Un hecho insólito tuvo lugar en la victoria 3-2 de Bragantino sobre Blooming este jueves por la noche en el grupo H, el de River, en el marco de la Copa Sudamericana. Es que, cuando iban 60 minutos, el equipo boliviano se quedó con un jugador menos tras la expulsión de Diago Giménez, quien dejó la cancha por dos faltas en ¡seis segundos!
El primer foul fue una barrida fuerte: Giménez llegó tarde a querer interceptar un pase y se llevó puesto a un rival. Como Bragantino atacaba y mantuvo la posesión tras esa falta, el árbitro dejó seguir el juego. Y sorpresivamente, el argentino, inmediatamente después, fue a intentar cortar al otro rival que se quedó con la pelota pero también llegó tarde y lo barrió con vehemencia.
Ahí, ante la veloz protesta de todos los jugadores de Bragantino, el árbitro Carlos Benítez hizo sonar su silbato y rápido le mostró la amarilla a Giménez, quien reconoció su error. Pero no frenó ahí: le mostró el cartón por esa falta y le marcó que también lo amonestaba por la anterior. Y tras la doble amarilla, le levantó la roja que lo mandó a los vestuarios.
En ese momento, el partido se encontraba 2-1 a favor de Blooming, que padeció y mucho jugar la última media hora con un hombre menos, porque los brasileños se lo dieron vuelta con un doblete de Isidro Pitta, quien marcó a los 64′ y sobre el final, a los 93′, y se llevó la victoria y los tres puntos como local. Noche para el olvido de Giménez, quien había comenzado como titular y que había jugado también en el empate 1-1 ante River la semana pasada.

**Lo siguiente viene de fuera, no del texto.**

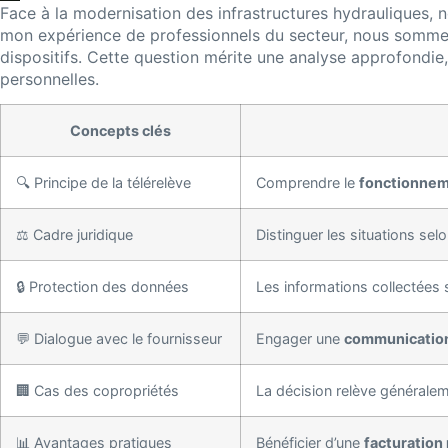
Face à la modernisation des infrastructures hydrauliques, 
mon expérience de professionnels du secteur, nous sommes 
dispositifs. Cette question mérite une analyse approfondie,
personnelles.
Concepts clés
🔍 Principe de la télérelève
Comprendre le
fonctionnem
⚖️ Cadre juridique
Distinguer les situations sel
🔒 Protection des données
Les informations collectées
💬 Dialogue avec le fournisseur
Engager une
communication
🏢 Cas des copropriétés
La décision relève générale
📊 Avantages pratiques
Bénéficier d’une
facturation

En sus redes sociales, tras la caída, el defensor de 28 años realizó un fuerte descargo por lo sucedido, principalmente para defenderse de las acusaciones que recibió, en las que se lo señalaba de haber realizado esas acciones por supuestas apuestas deportivas: «Quiero pedir disculpas de forma pública a mis compañeros, cuerpo técnico y a la hinchada del Club por la irresponsabilidad que cometí hoy con la expulsión. Acepto cualquier puteada, sanción y lo que venga para mí, me duele mucho más que a todos los blooministas».
«Putéenme y trátenme de burro, irresponsable, boludo o lo que quieran! Pero JAMÁS en la puta vida digan pelotudeces como que hay apuestas, eso sí es con maldad! Investiguen lo que quieran, hay valores en mi vida que están primero que todo. Voy a aceptar que sigan puteándome y hasta amenazándome de muerte como lo están haciendo, pero jamás en la puta vida aposté ni apostaría un partido! Perdón a la gente que está conmigo por tener que soportar esto también. Intentaré levantarme como sea, perdón y gracias», cerró.